Friday, 19 April 2013

More Donkeying Around

The last time I did a two-part post it was to provide details of the maths relating to my Variable-Dependent Transparency Arrays, and in between the news of the papal election broke and I had to wait an extra week to get my more topical post out.

This week I'm out in the field, so I couldn't provide a more topical post if I tried. And again, the need for a two-parter was caused by the desire not to overload you with maths that, I assure you, makes perfect sense in my head. Most of the maths this time is pretty basic, relying mostly on ratios, averages and differences but it is always ten times harder to explain in words than it is to actually do the maths.

The Story So Far:

So, we have been looking for a method to determined the prevalence of Donkey Voting, that statistically irritating practice of voting 1, 2, 3, 4 from top to bottom regardless of candidate order. The problem, of course, has been isolating these votes from those of people who voted 1, 2, 3, 4 from top to bottom as the result of reasoned decision-making.

Purely looking at the portion of votes received by first-place candidates is obviously going to overlook some major factors such as the fact that certain major parties regularly receive more votes than other minor ones.

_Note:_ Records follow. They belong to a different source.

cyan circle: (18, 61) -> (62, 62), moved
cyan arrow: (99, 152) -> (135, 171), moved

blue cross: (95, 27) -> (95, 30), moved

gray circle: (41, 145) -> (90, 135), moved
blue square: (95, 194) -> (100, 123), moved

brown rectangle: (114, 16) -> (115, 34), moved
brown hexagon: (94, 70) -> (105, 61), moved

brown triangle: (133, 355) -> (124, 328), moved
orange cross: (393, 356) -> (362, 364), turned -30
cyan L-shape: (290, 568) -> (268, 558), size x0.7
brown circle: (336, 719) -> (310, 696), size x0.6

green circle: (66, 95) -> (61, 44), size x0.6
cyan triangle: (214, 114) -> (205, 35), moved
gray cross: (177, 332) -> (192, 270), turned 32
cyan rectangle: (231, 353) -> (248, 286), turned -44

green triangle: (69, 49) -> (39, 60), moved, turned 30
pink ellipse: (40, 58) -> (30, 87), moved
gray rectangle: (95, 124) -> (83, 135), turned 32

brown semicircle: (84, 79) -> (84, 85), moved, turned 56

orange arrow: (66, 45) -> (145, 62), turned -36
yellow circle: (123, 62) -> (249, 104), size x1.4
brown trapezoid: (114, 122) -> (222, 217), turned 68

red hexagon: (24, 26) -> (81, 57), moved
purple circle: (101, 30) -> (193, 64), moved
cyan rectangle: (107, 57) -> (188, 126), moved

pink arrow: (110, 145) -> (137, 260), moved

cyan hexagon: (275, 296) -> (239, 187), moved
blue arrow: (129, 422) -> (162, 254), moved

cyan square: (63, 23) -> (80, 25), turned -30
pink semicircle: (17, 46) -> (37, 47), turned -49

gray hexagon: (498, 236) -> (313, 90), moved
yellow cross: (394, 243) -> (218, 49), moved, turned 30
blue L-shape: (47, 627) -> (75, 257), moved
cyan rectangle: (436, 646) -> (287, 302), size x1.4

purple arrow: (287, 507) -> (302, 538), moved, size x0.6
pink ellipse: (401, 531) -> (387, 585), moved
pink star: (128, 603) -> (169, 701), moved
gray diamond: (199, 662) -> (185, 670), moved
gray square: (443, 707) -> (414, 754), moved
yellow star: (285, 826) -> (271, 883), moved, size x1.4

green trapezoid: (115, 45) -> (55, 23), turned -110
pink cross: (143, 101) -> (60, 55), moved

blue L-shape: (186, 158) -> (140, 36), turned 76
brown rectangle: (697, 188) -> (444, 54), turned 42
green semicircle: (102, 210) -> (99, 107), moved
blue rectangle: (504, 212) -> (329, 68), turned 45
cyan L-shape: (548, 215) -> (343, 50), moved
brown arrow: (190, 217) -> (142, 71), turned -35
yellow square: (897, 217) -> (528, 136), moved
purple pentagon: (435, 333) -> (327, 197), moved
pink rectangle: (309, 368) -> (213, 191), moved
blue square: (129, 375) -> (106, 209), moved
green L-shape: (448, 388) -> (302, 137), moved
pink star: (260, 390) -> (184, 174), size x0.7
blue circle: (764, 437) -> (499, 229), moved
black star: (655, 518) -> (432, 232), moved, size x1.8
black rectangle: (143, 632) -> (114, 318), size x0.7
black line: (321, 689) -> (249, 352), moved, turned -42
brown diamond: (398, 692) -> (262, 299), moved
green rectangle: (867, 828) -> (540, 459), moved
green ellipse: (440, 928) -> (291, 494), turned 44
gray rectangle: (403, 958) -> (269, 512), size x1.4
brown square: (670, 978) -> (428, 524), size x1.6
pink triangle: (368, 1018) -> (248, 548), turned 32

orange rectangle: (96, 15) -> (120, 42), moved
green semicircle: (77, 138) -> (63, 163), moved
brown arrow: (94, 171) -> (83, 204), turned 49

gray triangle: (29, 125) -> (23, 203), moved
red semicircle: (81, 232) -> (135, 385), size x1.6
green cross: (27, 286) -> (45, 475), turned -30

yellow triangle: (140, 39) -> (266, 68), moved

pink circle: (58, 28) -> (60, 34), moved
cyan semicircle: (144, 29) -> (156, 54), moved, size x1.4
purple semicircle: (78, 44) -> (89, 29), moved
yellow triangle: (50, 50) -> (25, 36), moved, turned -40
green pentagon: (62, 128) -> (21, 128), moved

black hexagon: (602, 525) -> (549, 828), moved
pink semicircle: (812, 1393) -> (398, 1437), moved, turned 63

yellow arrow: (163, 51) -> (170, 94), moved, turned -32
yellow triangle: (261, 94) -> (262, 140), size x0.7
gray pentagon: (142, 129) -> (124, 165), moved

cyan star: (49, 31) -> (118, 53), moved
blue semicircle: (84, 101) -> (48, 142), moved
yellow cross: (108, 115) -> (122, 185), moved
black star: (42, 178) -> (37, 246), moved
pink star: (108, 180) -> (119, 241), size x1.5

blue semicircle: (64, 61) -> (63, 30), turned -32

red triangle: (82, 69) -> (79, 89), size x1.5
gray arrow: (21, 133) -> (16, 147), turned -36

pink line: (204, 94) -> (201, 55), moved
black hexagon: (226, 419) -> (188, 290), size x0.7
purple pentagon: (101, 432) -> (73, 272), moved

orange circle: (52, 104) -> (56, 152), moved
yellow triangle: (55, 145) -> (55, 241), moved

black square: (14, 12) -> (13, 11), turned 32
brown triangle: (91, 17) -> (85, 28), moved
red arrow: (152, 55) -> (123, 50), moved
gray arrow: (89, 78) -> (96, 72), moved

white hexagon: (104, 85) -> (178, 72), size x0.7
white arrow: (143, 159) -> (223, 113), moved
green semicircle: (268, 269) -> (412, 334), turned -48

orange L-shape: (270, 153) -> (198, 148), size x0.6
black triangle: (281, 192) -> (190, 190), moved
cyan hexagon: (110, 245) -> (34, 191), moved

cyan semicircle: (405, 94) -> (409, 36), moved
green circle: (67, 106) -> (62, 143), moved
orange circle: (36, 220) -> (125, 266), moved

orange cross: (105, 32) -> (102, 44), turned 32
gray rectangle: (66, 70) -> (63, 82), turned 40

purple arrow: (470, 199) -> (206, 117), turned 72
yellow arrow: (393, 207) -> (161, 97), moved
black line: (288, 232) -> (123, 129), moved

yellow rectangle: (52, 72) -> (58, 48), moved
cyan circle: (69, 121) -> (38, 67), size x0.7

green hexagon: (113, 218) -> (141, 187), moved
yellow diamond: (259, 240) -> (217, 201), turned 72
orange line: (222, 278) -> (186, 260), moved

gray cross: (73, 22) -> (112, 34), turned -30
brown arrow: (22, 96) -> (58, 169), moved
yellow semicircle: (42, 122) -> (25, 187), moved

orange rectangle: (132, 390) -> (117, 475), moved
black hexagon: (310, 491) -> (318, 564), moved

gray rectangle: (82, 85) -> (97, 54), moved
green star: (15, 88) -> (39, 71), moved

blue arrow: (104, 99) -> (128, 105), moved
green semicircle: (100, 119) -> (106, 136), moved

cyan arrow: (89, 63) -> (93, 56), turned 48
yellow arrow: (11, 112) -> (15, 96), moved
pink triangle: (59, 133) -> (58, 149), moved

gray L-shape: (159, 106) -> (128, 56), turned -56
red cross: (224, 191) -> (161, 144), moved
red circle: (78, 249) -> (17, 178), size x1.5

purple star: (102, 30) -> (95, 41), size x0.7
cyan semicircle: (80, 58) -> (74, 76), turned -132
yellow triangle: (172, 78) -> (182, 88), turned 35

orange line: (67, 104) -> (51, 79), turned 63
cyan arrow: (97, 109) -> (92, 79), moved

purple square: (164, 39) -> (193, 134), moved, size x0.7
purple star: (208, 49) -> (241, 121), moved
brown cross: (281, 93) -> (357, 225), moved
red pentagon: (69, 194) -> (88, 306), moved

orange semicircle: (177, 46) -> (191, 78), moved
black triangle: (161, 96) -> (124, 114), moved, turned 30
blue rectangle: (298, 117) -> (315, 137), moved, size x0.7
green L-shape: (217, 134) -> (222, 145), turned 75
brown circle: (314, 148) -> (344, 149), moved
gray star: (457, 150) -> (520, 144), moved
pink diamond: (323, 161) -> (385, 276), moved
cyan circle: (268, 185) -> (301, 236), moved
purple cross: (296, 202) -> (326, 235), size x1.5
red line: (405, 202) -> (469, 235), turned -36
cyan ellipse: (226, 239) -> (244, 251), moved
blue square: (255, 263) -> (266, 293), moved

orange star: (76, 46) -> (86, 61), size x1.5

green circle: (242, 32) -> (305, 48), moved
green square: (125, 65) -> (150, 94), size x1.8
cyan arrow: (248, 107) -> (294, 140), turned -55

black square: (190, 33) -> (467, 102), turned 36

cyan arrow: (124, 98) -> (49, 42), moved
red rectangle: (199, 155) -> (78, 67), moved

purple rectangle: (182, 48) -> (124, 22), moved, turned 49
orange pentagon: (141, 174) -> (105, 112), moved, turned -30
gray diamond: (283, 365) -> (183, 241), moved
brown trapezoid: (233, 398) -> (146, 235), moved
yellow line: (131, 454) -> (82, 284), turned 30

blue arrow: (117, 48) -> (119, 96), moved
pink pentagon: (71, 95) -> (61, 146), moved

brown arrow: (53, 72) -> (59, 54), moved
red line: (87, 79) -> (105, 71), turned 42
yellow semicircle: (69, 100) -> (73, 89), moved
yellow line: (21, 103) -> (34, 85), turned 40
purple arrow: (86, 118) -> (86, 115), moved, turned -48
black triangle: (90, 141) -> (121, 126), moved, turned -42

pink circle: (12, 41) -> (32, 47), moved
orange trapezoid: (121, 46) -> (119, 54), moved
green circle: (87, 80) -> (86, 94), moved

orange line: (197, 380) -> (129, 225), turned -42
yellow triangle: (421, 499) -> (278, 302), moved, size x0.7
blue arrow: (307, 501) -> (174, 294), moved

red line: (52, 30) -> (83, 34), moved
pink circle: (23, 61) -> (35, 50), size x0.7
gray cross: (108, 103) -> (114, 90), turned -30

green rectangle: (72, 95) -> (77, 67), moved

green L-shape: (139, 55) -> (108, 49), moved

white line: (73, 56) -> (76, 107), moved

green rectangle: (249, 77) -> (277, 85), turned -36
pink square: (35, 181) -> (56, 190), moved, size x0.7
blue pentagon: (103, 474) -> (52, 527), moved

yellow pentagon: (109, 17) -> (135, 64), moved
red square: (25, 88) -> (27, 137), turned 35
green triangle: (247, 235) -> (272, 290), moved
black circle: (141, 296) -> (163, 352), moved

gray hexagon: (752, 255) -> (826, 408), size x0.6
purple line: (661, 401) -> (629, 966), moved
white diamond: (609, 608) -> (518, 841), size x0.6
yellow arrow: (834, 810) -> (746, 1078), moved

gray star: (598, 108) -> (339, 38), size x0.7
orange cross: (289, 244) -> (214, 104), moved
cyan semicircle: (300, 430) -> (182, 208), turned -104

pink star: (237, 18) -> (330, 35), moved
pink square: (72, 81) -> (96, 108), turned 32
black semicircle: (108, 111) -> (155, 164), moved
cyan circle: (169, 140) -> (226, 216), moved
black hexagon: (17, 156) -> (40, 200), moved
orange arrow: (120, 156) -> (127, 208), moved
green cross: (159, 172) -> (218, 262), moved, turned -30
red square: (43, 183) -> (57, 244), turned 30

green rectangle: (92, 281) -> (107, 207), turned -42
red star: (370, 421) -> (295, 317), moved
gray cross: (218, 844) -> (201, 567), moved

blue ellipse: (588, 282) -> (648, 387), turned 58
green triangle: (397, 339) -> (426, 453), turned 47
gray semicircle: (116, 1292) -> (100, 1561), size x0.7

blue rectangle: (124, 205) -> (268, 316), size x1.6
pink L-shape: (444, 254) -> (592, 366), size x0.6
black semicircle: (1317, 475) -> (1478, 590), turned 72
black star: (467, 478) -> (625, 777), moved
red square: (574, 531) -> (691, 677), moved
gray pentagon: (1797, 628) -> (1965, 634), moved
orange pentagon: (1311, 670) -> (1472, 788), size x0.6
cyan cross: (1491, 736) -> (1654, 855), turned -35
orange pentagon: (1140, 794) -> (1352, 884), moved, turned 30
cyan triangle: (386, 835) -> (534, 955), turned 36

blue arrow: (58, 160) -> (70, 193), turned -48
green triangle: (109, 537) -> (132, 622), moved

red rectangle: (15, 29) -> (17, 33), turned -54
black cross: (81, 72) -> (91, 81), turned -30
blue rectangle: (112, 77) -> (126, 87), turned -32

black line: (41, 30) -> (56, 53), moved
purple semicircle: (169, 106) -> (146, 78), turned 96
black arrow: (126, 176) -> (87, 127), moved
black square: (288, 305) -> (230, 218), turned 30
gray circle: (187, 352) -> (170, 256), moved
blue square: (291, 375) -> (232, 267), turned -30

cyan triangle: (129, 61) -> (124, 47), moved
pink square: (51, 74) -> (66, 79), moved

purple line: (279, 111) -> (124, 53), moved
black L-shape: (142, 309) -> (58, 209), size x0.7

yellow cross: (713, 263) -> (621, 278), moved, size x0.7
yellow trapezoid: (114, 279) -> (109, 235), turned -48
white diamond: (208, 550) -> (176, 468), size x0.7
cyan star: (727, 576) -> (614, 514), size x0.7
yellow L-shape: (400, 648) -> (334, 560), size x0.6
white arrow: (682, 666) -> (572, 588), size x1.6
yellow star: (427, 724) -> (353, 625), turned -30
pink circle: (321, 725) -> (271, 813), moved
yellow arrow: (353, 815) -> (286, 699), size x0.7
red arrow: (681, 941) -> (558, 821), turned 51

It turns out that comparing their proportion of the vote in a given division against their parties national average is highly unreliable, giving an average of 3.05 and a standard deviation (σ) of 12.04 among parties that led the ballot, and compared to an average of 4.06 for all candidates and a σ of 11.86. In both cases the σ value is several times greater than the mean, and using the 68-95-99.7 rule we can expect a spread greater than ± 30. Given the mean is only around 5% of the range, we may as well call it 0 ± 30.

Some of the main factors affecting this calculation are that candidates will perform much better given fewer opposiing candidates, and will collect a larger portion of the vote when there is no other party competing for their support base (i.e. they are the only left-wing or right-wing party). It is also important to realise that, with the exception of the ALP and Greens, no party contested every seat and thus had a national primary vote undermined by at least a few seats where they received 0% of the vote.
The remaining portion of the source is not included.